The source also preserved the cost of that kind of coaching. Tae-Jin did not like training. He did not like piano. He did not like Gregorek. Gregorek’s answer was not to make the work more agreeable, but to connect the work to adulthood, records, independence, and measurable progress. Ferriss framed the broader lesson for listeners as finding the right starting point rather than choosing mere comfort.

The independence stake is why the work mattered

Jerzy Gregorek’s strongest claim was that many people with cerebral palsy may have more room for improvement than their environments assume. He said people with cerebral palsy are not, in his framing, simply sick people in decline; he described them as people for whom “mechanically something happened to their brain.” Because he sees the condition differently from a worsening illness, he believes there may be a more workable starting point for training and development.

He also said he believes “100 percent” that a great deal of change can happen broadly if people are challenged properly. In context, that was the conviction of a coach asking for the work to be tested, documented, and made less dependent on him.

The end state he described for Tae-Jin was not a better patient but a more independent adult. Ferriss reported that Tae-Jin’s father says Tae-Jin now lives independently, takes care of his own needs, plans his days, orders Uber rides to classes, and manages his own paperwork. Gregorek’s own summary was starker: Tae-Jin went from a person waiting for food and sleep, unable to use the toilet independently and lethargic all the time, to someone in college.

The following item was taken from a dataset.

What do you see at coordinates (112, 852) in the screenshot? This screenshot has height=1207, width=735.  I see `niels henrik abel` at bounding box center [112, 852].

The parental stakes were equally concrete. Gregorek described parents who had spent years worrying about what would happen if they died or could no longer care for their son. After three or four years, he said, he saw them happy for the first time. The work was worth fighting for, in his words, because it created happiness in “these three people who were worrying all the time.” In his view, Tae-Jin’s independence changed the family’s daily reality: the parents no longer had to worry in the same way about what would happen to him without them.

Ferriss placed that beside two open invitations. The first was to watch Prisoner No More, the short documentary about Tae-Jin, at tim.blog/hardchoices. The second was to help explore a research project through tim.blog/cp. He specifically mentioned people at Stanford, UCSF, San Jose State, or other institutions that might be able to help with research, as well as people in a financial position to support the work or those with other resources to contribute. The form, as shown on screen, is not treatment access or clinical enrollment; it is an initial way to identify researchers, clinicians, therapists, funders, families, people with cerebral palsy, and others who may be able to help evaluate the approach.

Ferriss also noted Jeff Wolff’s hope that Prisoner No More might become a proof of concept for a broader series under the same umbrella, applied to other conditions or life constraints.

Gregorek’s closing emphasis returned to facilitation. People change themselves, he said, but the environment can be built so change has a path. It requires devoted people, not practitioners merely making money and going home. It requires challenges, not only care. And it requires the humility to document, test, and see whether what happened with Tae-Jin can be separated from the particular person who coached him.